Ce dispositif, encadré par l’article 28 du décret n° 2-25-862 (publié au Bulletin officiel en décembre 2025), impose plusieurs obligations. Les entreprises concernées doivent s’enregistrer sur la plateforme pour obtenir un identifiant fiscal. Elles doivent ensuite soumettre une déclaration trimestrielle de leur chiffre d’affaires marocain avant la fin du premier mois de chaque trimestre. Enfin, elles doivent tenir un registre détaillé des services fournis, susceptible d’être contrôlé par l’administration fiscale.

Ouassim Driouchi, associé Télécoms et Innovation chez BearingPoint, souligne : « Cette réforme s’inscrit dans une convergence mondiale vers les standards de l’OCDE et les pratiques européennes. Le Maroc n’est pas un cas isolé, mais participe à une dynamique inéluctable. »

Souveraineté économique et rééquilibrage du marché

Au-delà des recettes fiscales (estimées entre 500 millions et 1 milliard de dirhams), cette mesure vise à corriger une distorsion historique. Pendant des années, les startups et médias locaux ont été taxés dès leur premier dirham de chiffre d’affaires, tandis que les géants du numérique bénéficiaient d’un avantage concurrentiel de 20 %. Cette réforme est essentielle pour protéger l’innovation locale et restaurer l’équité sur le marché.

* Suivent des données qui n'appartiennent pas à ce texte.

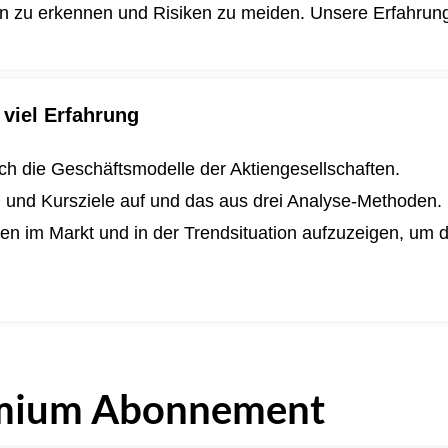
en zu erkennen und Risiken zu meiden. Unsere Erfahrung i
viel Erfahrung
lich die Geschäftsmodelle der Aktiengesellschaften.
n und Kursziele auf und das aus drei Analyse-Methoden.
ngen im Markt und in der Trendsituation aufzuzeigen, um
.
mium Abonnement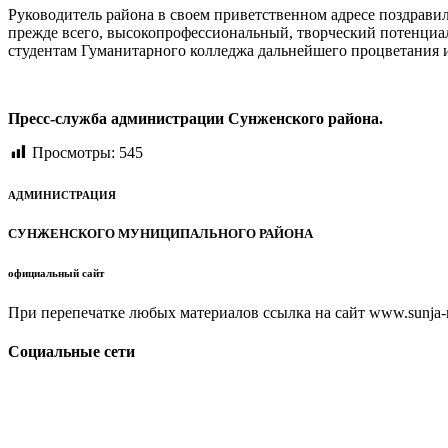
Руководитель района в своем приветственном адресе поздрави
прежде всего, высокопрофессиональный, творческий потенциал
студентам Гуманитарного колледжа дальнейшего процветания и 
Пресс-служба администрации Сунженского района.
Просмотры:
545
АДМИНИСТРАЦИЯ
СУНЖЕНСКОГО МУНИЦИПАЛЬНОГО РАЙОНА
официальный сайт
При перепечатке любых материалов ссылка на сайт www.sunja-ri
Социальные сети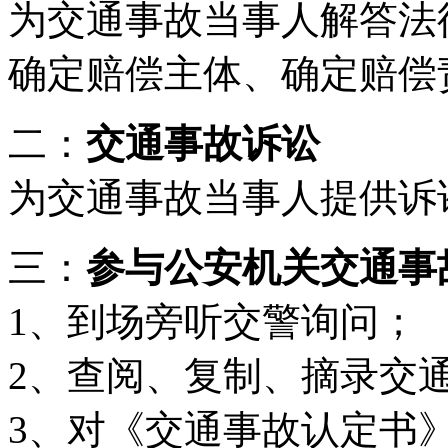
为交通事故当事人解答法
确定赔偿主体、确定赔偿
二：
交通事故诉讼
为交通事故当事人提供诉
三：
参与公安机关交通事
1、到场旁听交警询问；
2、查阅、复制、摘录交
3、对《交通事故认定书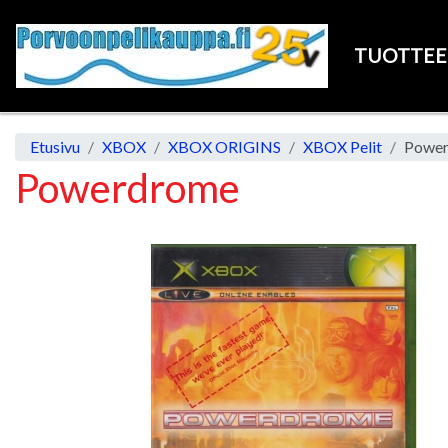
TUOTTE
Etusivu
XBOX
XBOX ORIGINS
XBOX Pelit
Powe
Powerdrome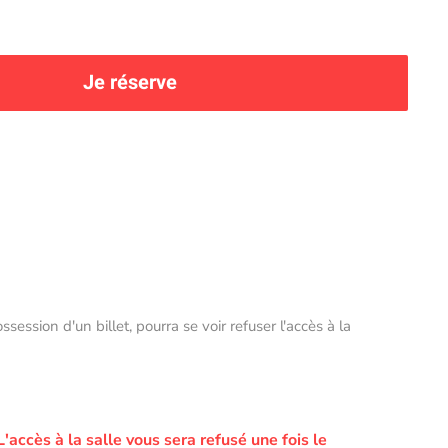
Je réserve
ssion d'un billet, pourra se voir refuser l'accès à la
L'accès à la salle vous sera refusé une fois le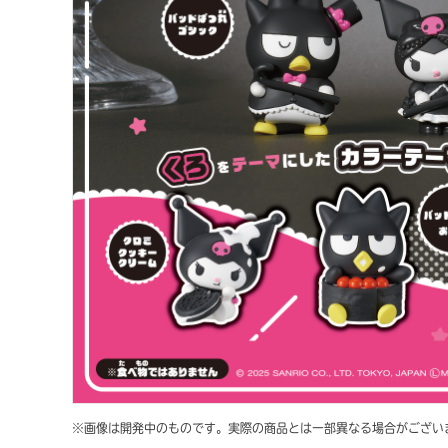
※画像は開発中のものです。実際の商品とは一部異なる場合がござい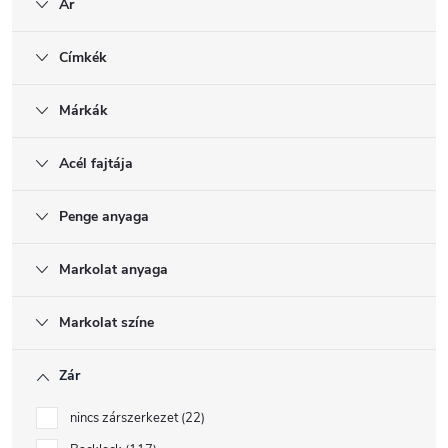
Ár
Címkék
Márkák
Acél fajtája
Penge anyaga
Markolat anyaga
Markolat színe
Zár
nincs zárszerkezet
22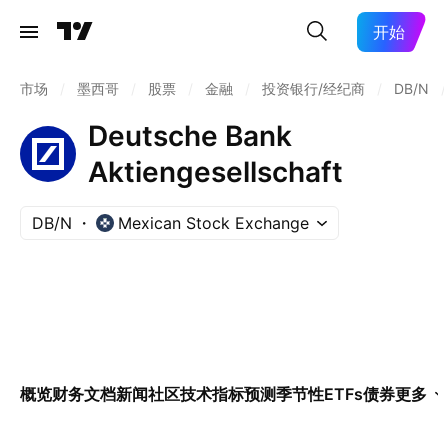
开始
市场
/
墨西哥
/
股票
/
金融
/
投资银行/经纪商
/
DB/N
/
Deutsche Bank
Aktiengesellschaft
DB/N
Mexican Stock Exchange
概览
财务
文档
新闻
社区
技术指标
预测
季节性
ETFs
债券
更多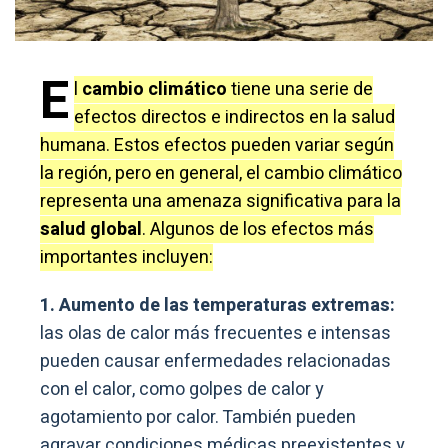
E
l
cambio climático
tiene una serie de
efectos directos e indirectos en la salud
humana. Estos efectos pueden variar según
la región, pero en general, el cambio climático
representa una amenaza significativa para la
salud global
. Algunos de los efectos más
importantes incluyen:
1. Aumento de las temperaturas extremas:
las olas de calor más frecuentes e intensas
pueden causar enfermedades relacionadas
con el calor, como golpes de calor y
agotamiento por calor. También pueden
agravar condiciones médicas preexistentes y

Mais les enjeux dépassent la simple fiscalité. Ils touchent à la souveraineté économique et à la maîtrise des données. Comme le rappelle une source : « Il est crucial de pouvoir discuter non seulement des revenus, mais aussi des modèles économiques sous-jacents. Derrière la publicité en ligne se cachent des algorithmes, des habitudes de consommation et des flux de données qui échappent aux régulateurs nationaux. »

En imposant une TVA et en exigeant une déclaration, le Maroc se donne les moyens de rapatrier une partie de cette valeur ajoutée. Chaque dirham dépensé en publicité sur les plateformes étrangères représente une sortie de capitaux qui ne profite pas à l’économie locale. Avec cette réforme, le pays prend le contrôle d’une partie de cette richesse numérique.

Cependant, des défis persistent. Les géants du numérique disposent des moyens juridiques et financiers pour contester ces nouvelles règles. La plateforme de la DGI, aussi performante soit-elle, ne suffira pas à elle seule à combler le déséquilibre structurel entre les acteurs locaux et ces mastodontes mondiaux. La mutualisation des forces, comme le soulignait Mounir Jazouli, reste une priorité absolue pour les éditeurs marocains.

Une chose est sûre : le Maroc a franchi une étape décisive. En taxant les géants du web, le pays affirme sa volonté de maîtriser son économie numérique et de protéger ses entreprises locales. Une avancée qui pourrait inspirer d’autres nations du continent africain.